Devenus symboles de gaspillage, les abattoirs de la Villette ferment leurs portes le 15 mars 1974.

 

Ils ont été construits par Baltard à l’époque de Napoléon III. En 1959, on décide de les reconstruire. Le but ? Installer un marché d’intérêt national de la viande. Mais rien ne se déroulera comme prévu. En 1961, les travaux commencent. Mais le chantier prend du retard et ce n’est que trois ans plus tard, en 1964, qu’est achevé le bâtiment de stabulation et en 1967 que se finit la construction du bâtiment des abattages, prévu pour produire 450.000 tonnes de viande.

 

Entre-temps, les coûts s’envolent et, surtout, avec le développement du transport frigorifique, l’abattage sur les lieux d’élevage est devenu beaucoup plus rationnel… Le chantier est arrêté en 1971. L’ensemble des activités du site sera supprimé trois ans plus tard.

 

Excepté la Grande halle de la Villette et quelques autres éléments comme la fontaine aux Lions de Nubie, la totalité des bâtiments est démoli. Aujourd’hui, cet espace de 55 hectares situé entre deux portes de Paris est occupé par des lieux d’études, loisirs et distractions, comme le Parc de la Villette, la Cité de la musique, la Cité des sciences et de l’industrie et le Zénith.

 

 

M. Pierre Marcilhacy : Monsieur le président, messieurs les secrétaires d’État, mes chers collègues, je voudrais qu’il fût bien entendu que c’est le sénateur qui prend la parole et non l’ancien président de la commission d’enquête sur l’affaire de La Villette, qui a fini de remplir sa mission le jour où, le 24 avril 1971, le rapport a été publié à la suite d’un vote du Sénat.
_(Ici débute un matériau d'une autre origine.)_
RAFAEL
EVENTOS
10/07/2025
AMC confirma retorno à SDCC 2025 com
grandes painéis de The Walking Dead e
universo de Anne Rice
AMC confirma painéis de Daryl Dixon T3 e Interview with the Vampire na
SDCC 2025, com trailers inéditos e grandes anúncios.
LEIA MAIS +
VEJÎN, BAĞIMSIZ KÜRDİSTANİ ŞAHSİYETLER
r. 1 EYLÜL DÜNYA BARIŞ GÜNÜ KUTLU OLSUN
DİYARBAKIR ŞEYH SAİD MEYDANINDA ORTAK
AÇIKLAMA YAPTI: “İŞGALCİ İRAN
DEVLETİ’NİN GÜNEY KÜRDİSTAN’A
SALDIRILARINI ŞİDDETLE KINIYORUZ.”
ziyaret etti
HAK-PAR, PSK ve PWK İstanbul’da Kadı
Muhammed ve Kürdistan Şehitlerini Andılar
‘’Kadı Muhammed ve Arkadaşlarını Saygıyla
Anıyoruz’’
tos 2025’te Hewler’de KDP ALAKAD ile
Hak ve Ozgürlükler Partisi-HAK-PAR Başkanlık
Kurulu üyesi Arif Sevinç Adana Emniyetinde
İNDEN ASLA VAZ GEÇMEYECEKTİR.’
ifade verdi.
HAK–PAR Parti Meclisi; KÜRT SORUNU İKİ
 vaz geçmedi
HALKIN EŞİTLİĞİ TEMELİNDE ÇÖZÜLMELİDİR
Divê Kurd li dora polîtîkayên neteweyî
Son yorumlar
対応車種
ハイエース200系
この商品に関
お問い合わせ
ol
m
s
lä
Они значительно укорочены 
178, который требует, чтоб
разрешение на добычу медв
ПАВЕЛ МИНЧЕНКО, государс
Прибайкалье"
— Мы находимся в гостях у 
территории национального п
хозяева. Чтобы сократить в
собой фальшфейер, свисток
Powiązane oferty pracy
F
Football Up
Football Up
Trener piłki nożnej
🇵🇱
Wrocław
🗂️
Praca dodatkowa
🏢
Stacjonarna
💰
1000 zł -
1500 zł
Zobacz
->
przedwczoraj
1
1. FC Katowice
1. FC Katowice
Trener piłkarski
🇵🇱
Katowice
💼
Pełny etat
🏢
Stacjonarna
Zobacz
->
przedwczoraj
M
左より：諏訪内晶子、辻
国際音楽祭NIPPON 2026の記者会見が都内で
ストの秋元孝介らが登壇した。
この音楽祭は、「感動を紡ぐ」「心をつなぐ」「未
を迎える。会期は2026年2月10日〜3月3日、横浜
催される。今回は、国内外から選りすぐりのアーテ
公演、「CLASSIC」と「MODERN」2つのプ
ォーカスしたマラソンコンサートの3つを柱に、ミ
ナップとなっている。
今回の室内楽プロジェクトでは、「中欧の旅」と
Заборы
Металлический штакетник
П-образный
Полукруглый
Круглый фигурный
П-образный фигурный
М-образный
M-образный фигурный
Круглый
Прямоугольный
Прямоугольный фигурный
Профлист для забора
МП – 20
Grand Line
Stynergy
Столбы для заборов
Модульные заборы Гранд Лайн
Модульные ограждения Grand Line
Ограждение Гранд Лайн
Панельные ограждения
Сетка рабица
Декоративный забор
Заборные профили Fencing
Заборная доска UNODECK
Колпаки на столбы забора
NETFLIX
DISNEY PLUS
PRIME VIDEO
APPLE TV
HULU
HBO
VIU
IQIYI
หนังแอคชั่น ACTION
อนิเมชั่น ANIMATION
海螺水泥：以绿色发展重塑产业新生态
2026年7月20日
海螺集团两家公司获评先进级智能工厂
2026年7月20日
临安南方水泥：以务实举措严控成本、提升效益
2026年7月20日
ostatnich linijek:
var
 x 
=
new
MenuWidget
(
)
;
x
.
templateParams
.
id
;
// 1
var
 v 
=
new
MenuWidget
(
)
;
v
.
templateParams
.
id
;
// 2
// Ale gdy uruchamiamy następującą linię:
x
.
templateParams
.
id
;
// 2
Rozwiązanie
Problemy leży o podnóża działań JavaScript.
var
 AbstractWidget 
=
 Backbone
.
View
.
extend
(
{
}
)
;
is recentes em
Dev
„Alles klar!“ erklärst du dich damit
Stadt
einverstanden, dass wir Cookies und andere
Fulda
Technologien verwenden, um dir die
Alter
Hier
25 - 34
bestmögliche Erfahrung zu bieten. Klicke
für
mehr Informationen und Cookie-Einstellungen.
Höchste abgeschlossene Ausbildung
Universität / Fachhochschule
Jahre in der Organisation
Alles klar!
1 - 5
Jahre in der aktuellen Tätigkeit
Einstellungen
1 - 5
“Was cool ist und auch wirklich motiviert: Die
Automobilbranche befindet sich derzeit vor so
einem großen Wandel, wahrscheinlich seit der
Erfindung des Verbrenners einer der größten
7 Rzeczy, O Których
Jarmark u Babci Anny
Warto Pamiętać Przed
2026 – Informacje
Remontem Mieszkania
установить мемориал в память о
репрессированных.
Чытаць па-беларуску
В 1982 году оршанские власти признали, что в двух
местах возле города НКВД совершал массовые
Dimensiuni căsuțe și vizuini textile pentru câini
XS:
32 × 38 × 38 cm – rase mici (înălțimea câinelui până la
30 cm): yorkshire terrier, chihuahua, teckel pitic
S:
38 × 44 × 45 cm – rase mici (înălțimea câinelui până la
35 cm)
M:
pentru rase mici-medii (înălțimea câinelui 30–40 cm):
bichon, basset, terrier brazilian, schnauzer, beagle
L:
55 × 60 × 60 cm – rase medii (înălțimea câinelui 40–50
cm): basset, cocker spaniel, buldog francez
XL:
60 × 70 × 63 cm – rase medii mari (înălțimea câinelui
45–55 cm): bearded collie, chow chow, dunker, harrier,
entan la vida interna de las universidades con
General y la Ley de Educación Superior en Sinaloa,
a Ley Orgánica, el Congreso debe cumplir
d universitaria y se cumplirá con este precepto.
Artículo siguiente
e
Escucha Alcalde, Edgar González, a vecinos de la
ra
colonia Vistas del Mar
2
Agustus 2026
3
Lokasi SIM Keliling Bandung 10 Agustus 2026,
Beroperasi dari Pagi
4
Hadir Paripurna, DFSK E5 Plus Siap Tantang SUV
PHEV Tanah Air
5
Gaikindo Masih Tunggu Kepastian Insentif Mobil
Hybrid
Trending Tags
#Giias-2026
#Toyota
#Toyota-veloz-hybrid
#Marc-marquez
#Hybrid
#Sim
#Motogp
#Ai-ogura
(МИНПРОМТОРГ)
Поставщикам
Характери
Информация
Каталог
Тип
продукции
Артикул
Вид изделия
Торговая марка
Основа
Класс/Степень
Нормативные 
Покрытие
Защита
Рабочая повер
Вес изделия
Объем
Qui est responsable de ces décisions successives ?

 

A l’origine le conseil de Paris, décision qu’on ne discute pas, veut moderniser les abattoirs de La Villette. Il décide de maintenir La Villette. C’est peut-être une erreur ; cela ne me regarde pas. Le Gouvernement y raccroche le marché d’intérêt national. Attention ! Il s’agit bien là d’une décision gouvernementale. Un marché d’intérêt national, c’est très grave, parce que, pour qu’un tel marché fonctionne, il faut lui donner les moyens de s’approvisionner. Il faut donc prendre en même temps les mesures qui doivent lui permettre de tourner. En effet, on ne demande pas aux abattoirs de gagner de l’argent, mais de tourner. Ce qui est effrayant, c’est qu’on a construit un outil qui ne pourra jamais servir. Ce n’est pas parce qu’on abat quelques tonnes de viande que l’affaire marche. Ce n’est pas vrai. C’est une absurdité.

 

Tout le processus est décrit dans le rapport et comme le ministre de tutelle est celui de l’agriculture, je suis obligé de dire que la responsabilité politique incombe au ministre de l’agriculture de l’époque. Cependant, je dois reconnaître que, dans la dernière période, sa responsabilité est diminuée puisqu’il est arrivé en prenant le train en marche et qu’il a souvent essayé de l’arrêter. Je trouve, sauf erreur, les noms de MM. Pisani, Edgar Faure, Boulin, Duhamel et Cointat. Je ne peux pas raisonner autrement et, si je suis obligé de vous donner ces noms, monsieur le secrétaire d’État, c’est parce que vous allez être amené, je l’espère, à sanctionner ces fautes administratives.

 

Or, quelle peut-être la position de ces administrateurs — le reste, je ne veux pas le savoir — maladroits, incompétents ou négligents ? Ils pourront dire : « Nous n’avons fait qu’exécuter une décision politique qui venait de très au-dessus de nous. Nous n’avions qu’à claquer des talons et à passer à l’exécution. Si vous dites que le projet a échoué et que nous avons dilapidé 100 milliards d’anciens francs, prenez-vous en à d’autres qu’à nous. » Et ils auront raison ! Cette affaire met en cause toute une série de procédés qui interviennent dans la gestion des affaires de l’État.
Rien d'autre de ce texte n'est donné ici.